▶ [Your assignment]: Print every entry again exactly, with no pictures.

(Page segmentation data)
◇ ◇ ◇ ◇ ◇
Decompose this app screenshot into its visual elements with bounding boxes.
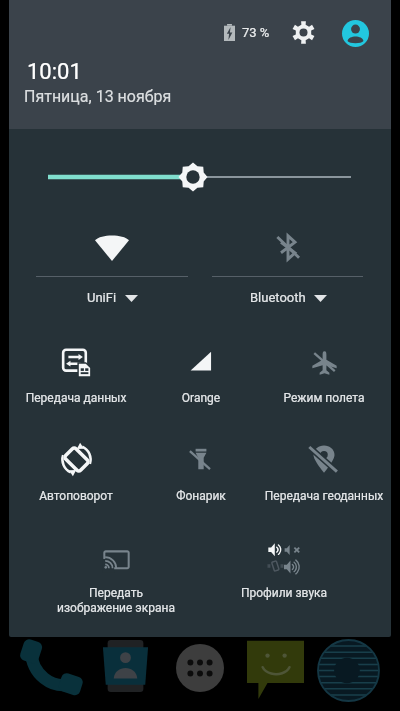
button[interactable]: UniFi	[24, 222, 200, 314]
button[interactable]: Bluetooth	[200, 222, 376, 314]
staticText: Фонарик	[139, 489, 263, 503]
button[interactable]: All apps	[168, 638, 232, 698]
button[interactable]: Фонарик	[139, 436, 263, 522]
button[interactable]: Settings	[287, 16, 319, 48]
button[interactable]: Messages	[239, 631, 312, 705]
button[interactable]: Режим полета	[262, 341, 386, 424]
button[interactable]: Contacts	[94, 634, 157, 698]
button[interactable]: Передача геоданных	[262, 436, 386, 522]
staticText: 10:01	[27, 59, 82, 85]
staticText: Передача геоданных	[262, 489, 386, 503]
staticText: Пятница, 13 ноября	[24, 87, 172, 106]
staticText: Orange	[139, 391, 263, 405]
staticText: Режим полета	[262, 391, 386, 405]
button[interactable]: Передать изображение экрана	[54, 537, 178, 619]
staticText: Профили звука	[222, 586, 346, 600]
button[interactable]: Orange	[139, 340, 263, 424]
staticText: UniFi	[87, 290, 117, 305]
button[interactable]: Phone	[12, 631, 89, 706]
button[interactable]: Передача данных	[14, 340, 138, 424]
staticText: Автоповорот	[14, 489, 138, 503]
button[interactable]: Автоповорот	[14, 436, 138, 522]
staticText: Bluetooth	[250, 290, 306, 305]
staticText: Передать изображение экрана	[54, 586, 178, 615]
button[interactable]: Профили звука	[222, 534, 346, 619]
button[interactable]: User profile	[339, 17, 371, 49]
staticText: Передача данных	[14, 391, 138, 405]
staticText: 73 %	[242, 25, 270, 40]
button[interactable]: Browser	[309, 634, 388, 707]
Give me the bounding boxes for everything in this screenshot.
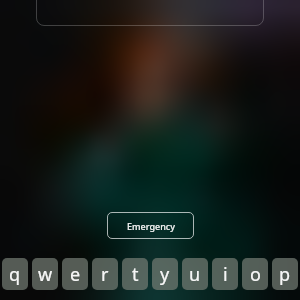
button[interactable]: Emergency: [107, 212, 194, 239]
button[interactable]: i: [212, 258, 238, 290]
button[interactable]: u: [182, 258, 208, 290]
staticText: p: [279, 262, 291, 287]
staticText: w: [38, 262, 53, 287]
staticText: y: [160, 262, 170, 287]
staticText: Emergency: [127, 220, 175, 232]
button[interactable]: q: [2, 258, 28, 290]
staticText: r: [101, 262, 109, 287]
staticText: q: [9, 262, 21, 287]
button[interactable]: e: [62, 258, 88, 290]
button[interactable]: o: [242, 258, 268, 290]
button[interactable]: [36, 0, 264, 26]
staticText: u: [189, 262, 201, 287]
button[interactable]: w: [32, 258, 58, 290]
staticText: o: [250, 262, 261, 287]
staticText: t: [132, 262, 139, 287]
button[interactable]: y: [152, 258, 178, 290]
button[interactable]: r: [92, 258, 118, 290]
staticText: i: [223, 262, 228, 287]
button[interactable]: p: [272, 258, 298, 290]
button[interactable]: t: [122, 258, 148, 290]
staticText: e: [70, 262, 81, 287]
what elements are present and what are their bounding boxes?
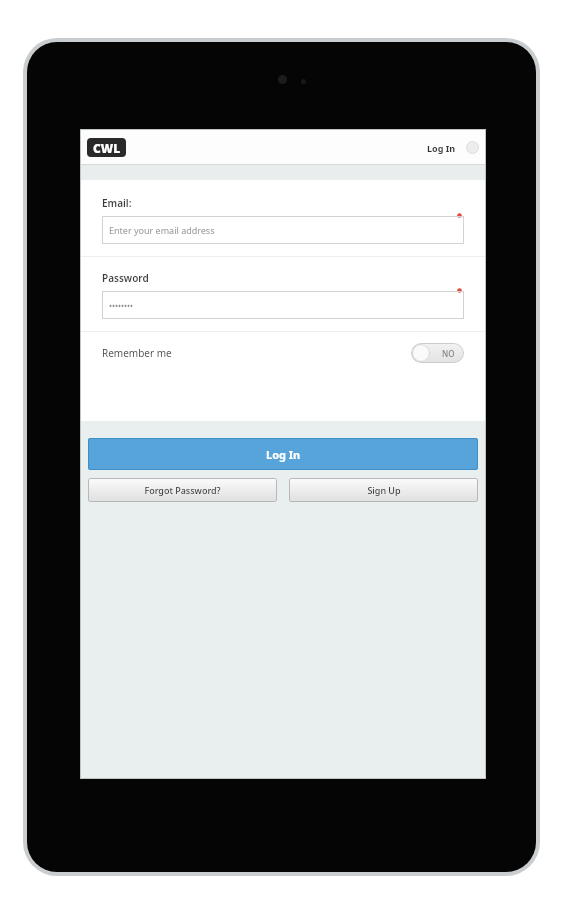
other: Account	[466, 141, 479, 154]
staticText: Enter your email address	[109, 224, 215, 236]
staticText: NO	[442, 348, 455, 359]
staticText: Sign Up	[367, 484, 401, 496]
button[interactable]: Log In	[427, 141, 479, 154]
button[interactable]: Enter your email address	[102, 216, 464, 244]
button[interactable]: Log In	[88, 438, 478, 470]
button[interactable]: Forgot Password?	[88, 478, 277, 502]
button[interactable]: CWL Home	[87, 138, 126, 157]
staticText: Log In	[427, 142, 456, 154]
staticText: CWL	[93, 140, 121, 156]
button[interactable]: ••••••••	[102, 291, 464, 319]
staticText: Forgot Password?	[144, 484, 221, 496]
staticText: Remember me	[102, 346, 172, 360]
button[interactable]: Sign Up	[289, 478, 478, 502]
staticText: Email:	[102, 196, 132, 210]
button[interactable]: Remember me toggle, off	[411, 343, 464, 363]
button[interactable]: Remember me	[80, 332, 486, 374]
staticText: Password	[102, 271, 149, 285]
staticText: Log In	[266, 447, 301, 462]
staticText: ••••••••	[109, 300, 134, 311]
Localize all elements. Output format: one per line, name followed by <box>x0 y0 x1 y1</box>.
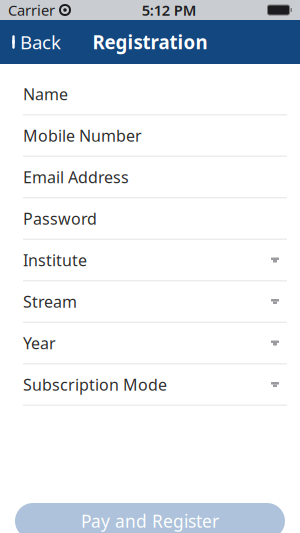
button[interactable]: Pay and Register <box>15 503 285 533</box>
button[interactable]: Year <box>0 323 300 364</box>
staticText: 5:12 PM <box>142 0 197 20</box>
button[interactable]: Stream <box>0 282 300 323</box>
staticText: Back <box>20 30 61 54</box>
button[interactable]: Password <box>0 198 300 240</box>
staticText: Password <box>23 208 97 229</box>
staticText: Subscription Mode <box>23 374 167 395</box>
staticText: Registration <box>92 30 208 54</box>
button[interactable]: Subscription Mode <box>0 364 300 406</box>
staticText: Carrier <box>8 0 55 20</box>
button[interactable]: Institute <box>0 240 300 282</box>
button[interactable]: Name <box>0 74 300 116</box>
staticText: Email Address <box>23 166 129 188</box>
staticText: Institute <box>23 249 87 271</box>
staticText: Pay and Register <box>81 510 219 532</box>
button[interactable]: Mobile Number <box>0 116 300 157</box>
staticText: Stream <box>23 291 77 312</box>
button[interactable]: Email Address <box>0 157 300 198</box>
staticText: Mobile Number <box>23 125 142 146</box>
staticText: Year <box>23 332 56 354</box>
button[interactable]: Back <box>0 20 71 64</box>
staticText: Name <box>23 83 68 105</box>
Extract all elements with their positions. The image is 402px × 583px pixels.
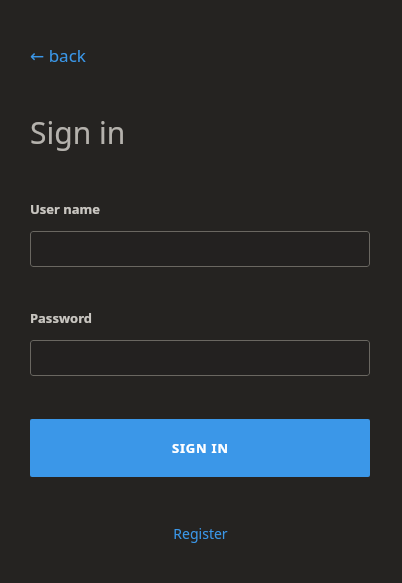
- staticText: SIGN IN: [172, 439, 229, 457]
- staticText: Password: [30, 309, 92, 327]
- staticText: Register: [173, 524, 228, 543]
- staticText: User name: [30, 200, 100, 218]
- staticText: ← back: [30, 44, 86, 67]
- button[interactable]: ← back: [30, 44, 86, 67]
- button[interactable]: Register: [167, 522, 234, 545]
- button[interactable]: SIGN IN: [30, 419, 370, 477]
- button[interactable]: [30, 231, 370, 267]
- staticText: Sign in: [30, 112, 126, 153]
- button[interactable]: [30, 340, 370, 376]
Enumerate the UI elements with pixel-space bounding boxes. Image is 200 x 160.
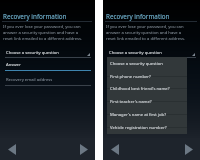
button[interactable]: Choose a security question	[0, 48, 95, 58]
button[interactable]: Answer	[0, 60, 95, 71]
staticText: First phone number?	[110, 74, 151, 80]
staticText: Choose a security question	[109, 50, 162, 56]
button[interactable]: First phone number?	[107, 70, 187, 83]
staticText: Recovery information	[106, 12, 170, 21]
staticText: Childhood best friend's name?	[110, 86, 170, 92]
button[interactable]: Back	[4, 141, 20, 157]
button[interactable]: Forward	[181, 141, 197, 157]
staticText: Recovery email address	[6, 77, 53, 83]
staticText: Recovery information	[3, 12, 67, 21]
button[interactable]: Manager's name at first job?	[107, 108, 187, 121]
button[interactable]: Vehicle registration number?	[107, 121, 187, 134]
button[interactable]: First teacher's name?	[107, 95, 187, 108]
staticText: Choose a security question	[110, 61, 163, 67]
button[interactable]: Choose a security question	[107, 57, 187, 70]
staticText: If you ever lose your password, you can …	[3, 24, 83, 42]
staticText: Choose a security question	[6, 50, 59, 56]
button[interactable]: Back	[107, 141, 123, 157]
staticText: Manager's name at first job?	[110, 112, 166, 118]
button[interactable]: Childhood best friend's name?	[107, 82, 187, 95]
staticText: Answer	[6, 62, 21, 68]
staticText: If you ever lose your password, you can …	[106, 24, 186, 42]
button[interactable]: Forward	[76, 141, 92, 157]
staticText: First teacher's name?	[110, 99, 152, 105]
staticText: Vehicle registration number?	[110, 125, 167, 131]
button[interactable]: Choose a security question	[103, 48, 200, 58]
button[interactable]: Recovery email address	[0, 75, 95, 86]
◇ ◇ ◇ ◇ ◇
▶ [Result of the task]:
Decompose this app screenshot into its visual elements with bounding boxes.
button[interactable]: UniFi	[24, 222, 200, 314]
button[interactable]: Bluetooth	[200, 222, 376, 314]
staticText: Фонарик	[139, 489, 263, 503]
button[interactable]: All apps	[168, 638, 232, 698]
button[interactable]: Фонарик	[139, 436, 263, 522]
button[interactable]: Settings	[287, 16, 319, 48]
button[interactable]: Messages	[239, 631, 312, 705]
button[interactable]: Режим полета	[262, 341, 386, 424]
button[interactable]: Contacts	[94, 634, 157, 698]
button[interactable]: Передача геоданных	[262, 436, 386, 522]
staticText: 10:01	[27, 59, 82, 85]
staticText: Передача геоданных	[262, 489, 386, 503]
staticText: Пятница, 13 ноября	[24, 87, 172, 106]
staticText: Orange	[139, 391, 263, 405]
staticText: Режим полета	[262, 391, 386, 405]
button[interactable]: Передать изображение экрана	[54, 537, 178, 619]
staticText: Профили звука	[222, 586, 346, 600]
button[interactable]: Orange	[139, 340, 263, 424]
staticText: UniFi	[87, 290, 117, 305]
button[interactable]: Phone	[12, 631, 89, 706]
button[interactable]: Передача данных	[14, 340, 138, 424]
staticText: Автоповорот	[14, 489, 138, 503]
button[interactable]: Автоповорот	[14, 436, 138, 522]
staticText: Bluetooth	[250, 290, 306, 305]
staticText: Передать изображение экрана	[54, 586, 178, 615]
button[interactable]: Профили звука	[222, 534, 346, 619]
button[interactable]: User profile	[339, 17, 371, 49]
staticText: Передача данных	[14, 391, 138, 405]
staticText: 73 %	[242, 25, 270, 40]
button[interactable]: Browser	[309, 634, 388, 707]
Give me the bounding boxes for everything in this screenshot.
button[interactable]: Emergency: [107, 212, 194, 239]
button[interactable]: i: [212, 258, 238, 290]
button[interactable]: u: [182, 258, 208, 290]
staticText: p: [279, 262, 291, 287]
staticText: w: [38, 262, 53, 287]
staticText: y: [160, 262, 170, 287]
staticText: Emergency: [127, 220, 175, 232]
button[interactable]: q: [2, 258, 28, 290]
staticText: r: [101, 262, 109, 287]
staticText: q: [9, 262, 21, 287]
button[interactable]: e: [62, 258, 88, 290]
button[interactable]: o: [242, 258, 268, 290]
button[interactable]: [36, 0, 264, 26]
staticText: u: [189, 262, 201, 287]
button[interactable]: w: [32, 258, 58, 290]
staticText: o: [250, 262, 261, 287]
staticText: t: [132, 262, 139, 287]
button[interactable]: y: [152, 258, 178, 290]
button[interactable]: r: [92, 258, 118, 290]
staticText: i: [223, 262, 228, 287]
button[interactable]: p: [272, 258, 298, 290]
button[interactable]: t: [122, 258, 148, 290]
staticText: e: [70, 262, 81, 287]
what elements are present and what are their bounding boxes?
other: Account	[466, 141, 479, 154]
staticText: Enter your email address	[109, 224, 215, 236]
staticText: NO	[442, 348, 455, 359]
staticText: Sign Up	[367, 484, 401, 496]
button[interactable]: Log In	[427, 141, 479, 154]
button[interactable]: Enter your email address	[102, 216, 464, 244]
button[interactable]: Log In	[88, 438, 478, 470]
button[interactable]: Forgot Password?	[88, 478, 277, 502]
button[interactable]: CWL Home	[87, 138, 126, 157]
staticText: Log In	[427, 142, 456, 154]
staticText: CWL	[93, 140, 121, 156]
button[interactable]: ••••••••	[102, 291, 464, 319]
staticText: Forgot Password?	[144, 484, 221, 496]
staticText: Remember me	[102, 346, 172, 360]
button[interactable]: Sign Up	[289, 478, 478, 502]
staticText: Email:	[102, 196, 132, 210]
button[interactable]: Remember me toggle, off	[411, 343, 464, 363]
button[interactable]: Remember me	[80, 332, 486, 374]
staticText: Password	[102, 271, 149, 285]
staticText: Log In	[266, 447, 301, 462]
staticText: ••••••••	[109, 300, 134, 311]
Localize all elements. Output format: one per line, name followed by <box>x0 y0 x1 y1</box>.
button[interactable]: Pay and Register <box>15 503 285 533</box>
button[interactable]: Year <box>0 323 300 364</box>
staticText: 5:12 PM <box>142 0 197 20</box>
button[interactable]: Stream <box>0 282 300 323</box>
staticText: Back <box>20 30 61 54</box>
button[interactable]: Password <box>0 198 300 240</box>
staticText: Password <box>23 208 97 229</box>
staticText: Subscription Mode <box>23 374 167 395</box>
staticText: Registration <box>92 30 208 54</box>
button[interactable]: Subscription Mode <box>0 364 300 406</box>
staticText: Carrier <box>8 0 55 20</box>
button[interactable]: Institute <box>0 240 300 282</box>
button[interactable]: Name <box>0 74 300 116</box>
staticText: Email Address <box>23 166 129 188</box>
staticText: Institute <box>23 249 87 271</box>
staticText: Pay and Register <box>81 510 219 532</box>
button[interactable]: Mobile Number <box>0 116 300 157</box>
staticText: Stream <box>23 291 77 312</box>
button[interactable]: Email Address <box>0 157 300 198</box>
staticText: Mobile Number <box>23 125 142 146</box>
staticText: Year <box>23 332 56 354</box>
button[interactable]: Back <box>0 20 71 64</box>
staticText: Name <box>23 83 68 105</box>
Extract all elements with their positions. The image is 402px × 583px pixels.
- staticText: SIGN IN: [172, 439, 229, 457]
- staticText: Password: [30, 309, 92, 327]
- staticText: Register: [173, 524, 228, 543]
- staticText: User name: [30, 200, 100, 218]
- staticText: ← back: [30, 44, 86, 67]
- button[interactable]: ← back: [30, 44, 86, 67]
- button[interactable]: Register: [167, 522, 234, 545]
- button[interactable]: SIGN IN: [30, 419, 370, 477]
- button[interactable]: [30, 231, 370, 267]
- staticText: Sign in: [30, 112, 126, 153]
- button[interactable]: [30, 340, 370, 376]
Enumerate the UI elements with pixel-space bounding boxes. Image is 200 x 160.
button[interactable]: Choose a security question	[0, 48, 95, 58]
button[interactable]: Answer	[0, 60, 95, 71]
staticText: First phone number?	[110, 74, 151, 80]
staticText: Choose a security question	[109, 50, 162, 56]
button[interactable]: First phone number?	[107, 70, 187, 83]
staticText: Recovery information	[106, 12, 170, 21]
staticText: Childhood best friend's name?	[110, 86, 170, 92]
button[interactable]: Back	[4, 141, 20, 157]
button[interactable]: Forward	[181, 141, 197, 157]
staticText: Recovery email address	[6, 77, 53, 83]
staticText: Recovery information	[3, 12, 67, 21]
button[interactable]: Manager's name at first job?	[107, 108, 187, 121]
button[interactable]: Vehicle registration number?	[107, 121, 187, 134]
button[interactable]: First teacher's name?	[107, 95, 187, 108]
staticText: Choose a security question	[110, 61, 163, 67]
button[interactable]: Choose a security question	[107, 57, 187, 70]
staticText: If you ever lose your password, you can …	[3, 24, 83, 42]
staticText: Choose a security question	[6, 50, 59, 56]
button[interactable]: Back	[107, 141, 123, 157]
staticText: Manager's name at first job?	[110, 112, 166, 118]
button[interactable]: Childhood best friend's name?	[107, 82, 187, 95]
staticText: Answer	[6, 62, 21, 68]
staticText: If you ever lose your password, you can …	[106, 24, 186, 42]
button[interactable]: Forward	[76, 141, 92, 157]
staticText: First teacher's name?	[110, 99, 152, 105]
staticText: Vehicle registration number?	[110, 125, 167, 131]
button[interactable]: Choose a security question	[103, 48, 200, 58]
button[interactable]: Recovery email address	[0, 75, 95, 86]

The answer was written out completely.